OUR SONS They Pattern After Us; Be Worth Copying

Previous

We love our own the best; maybe that's why we indulge our own too much. Our duty to our boys: that's a subject old as the hills and it is as important as it is old.

Today I had the boy problem forcibly presented to me. Today in court twenty-four boys were brought before the Judge charged with petty crimes. Three were sent to the penitentiary, seven to reform school and fourteen let go temporarily on good behavior.

A friend of mine interested in criminology tells me the great bulk of hold-ups, thefts, burglaries and murders are committed by boys between 16 and 22 years of age.

These twenty-four boys I mention were just ordinary boys, capable of making good citizens if they had had the right kind of home treatment and surroundings. Most of them got in trouble through their association with "gangs" or "the bunch," or the "crowd," and this because daddy didn't have his hand on the rein.

That boy must have companionship; he must have a confidante to whom he can share his joys, his sorrows, his hopes, his ambitions. If he doesn't get this comeraderie at home he gets it "round the corner."

We know where the boy is when he is at school, but how few know the boy's doings between times.

Pool halls tempt the boys, and these places are breeding places where filthy stories, criminal slang and evil practices are hatched.

Pool halls and saloons invite and fascinate the boy. He sees the lights. There is a keen pleasure in watching the pink-shirted dude with cigarette in his mouth making fancy shots.

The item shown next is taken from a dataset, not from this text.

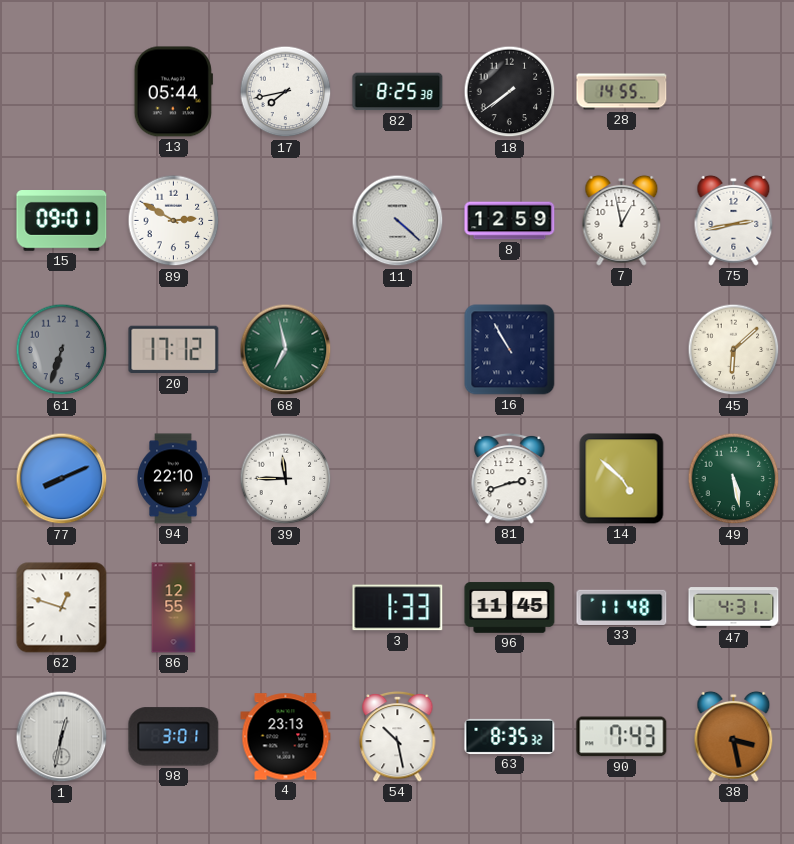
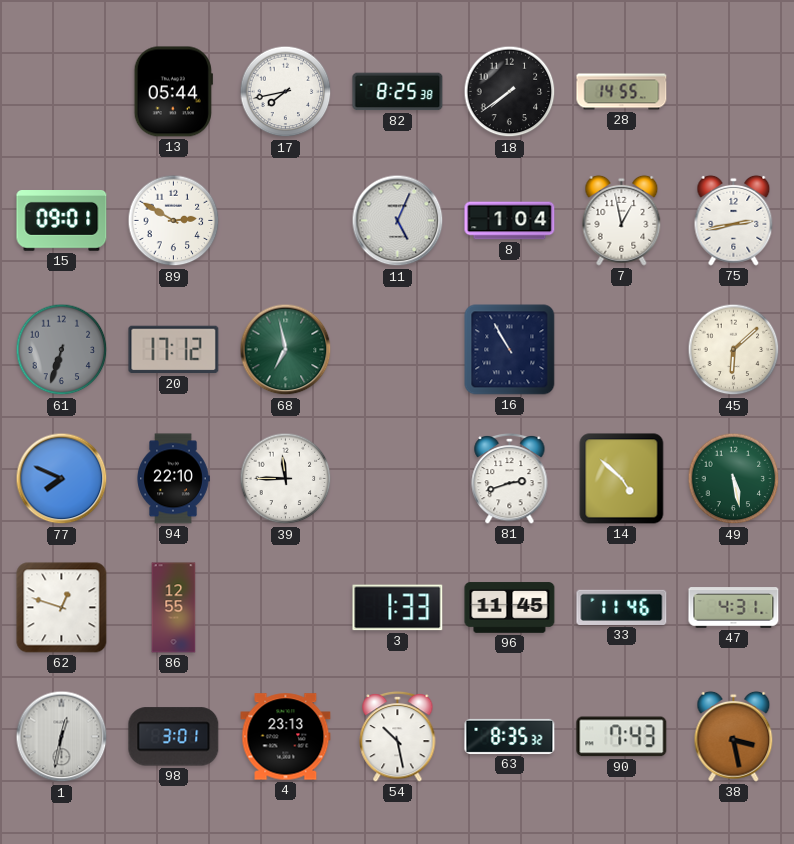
11: 4:22 -> 5:04
8: 12:59 -> 1:04
77: 8:11 -> 7:49
33: 11:48 -> 11:46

There is no one to nag him or bother him; it gets to be his "hang-out," and soon he drifts into a crowd that knows the trail to the red light district.

Painted fairies dazzle the giddy boy. It takes money to go the pace. Crime is gilded over with slang words. Stealing is called "easy money." Robbery is "turning a trick," and so on.

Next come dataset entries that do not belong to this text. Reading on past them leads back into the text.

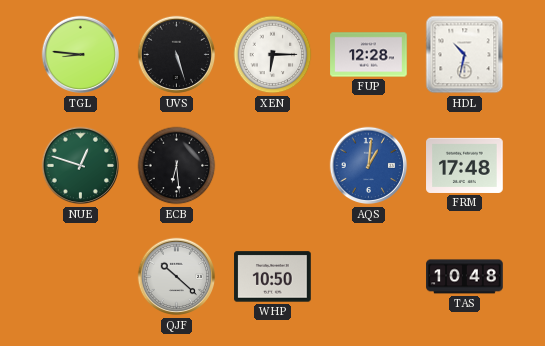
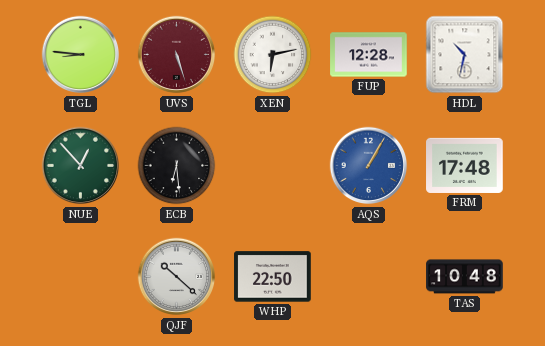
UVS dial: black -> burgundy
XEN: 6:15 -> 6:13
NUE: 12:48 -> 12:53
AQS: 1:01 -> 1:05
WHP: 10:50 -> 22:50
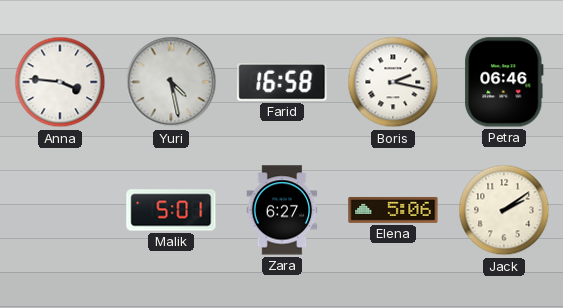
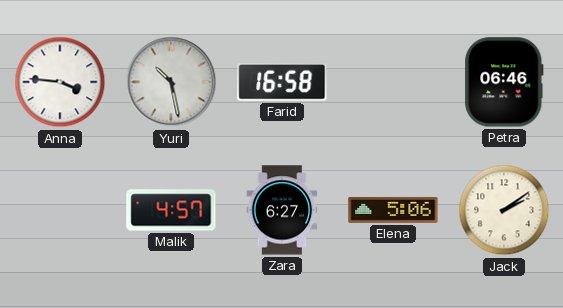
Yuri: 4:28 -> 10:28
Boris: 2:17 -> none
Malik: 5:01 -> 4:57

A boy becomes what he lives on mentally and physically; that's the net of it.

If Dad is his chum, if sister shares with him his amusements, if the family work and live on the "all for one and one for all" plan, if the boy is kept busy and interested, he can be easily trained.

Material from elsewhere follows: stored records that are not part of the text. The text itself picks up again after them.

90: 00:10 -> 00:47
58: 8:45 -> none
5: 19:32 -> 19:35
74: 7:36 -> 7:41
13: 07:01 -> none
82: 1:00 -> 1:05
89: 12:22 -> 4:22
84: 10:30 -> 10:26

Neglect him and he will neglect you. Love him and he will love you. Meet him half way; he's impressionable.

Show him kindness, he will respond. Show him example, he will follow.

You have to be with him or know where he is every minute.

During his period of adolescence, say from twelve or thirteen to sixteen or seventeen, that boy is a mass of plaster of paris, easily shaped while plastic, but once set, impossible to recast.

That's the time, Dad, you must be on YOUR job with your boy.

Your counsel, example, love, interest and teaching will MAKE the boy.

Think of these things, Dad, and think hard, and think hard NOW. Tomorrow may be too late.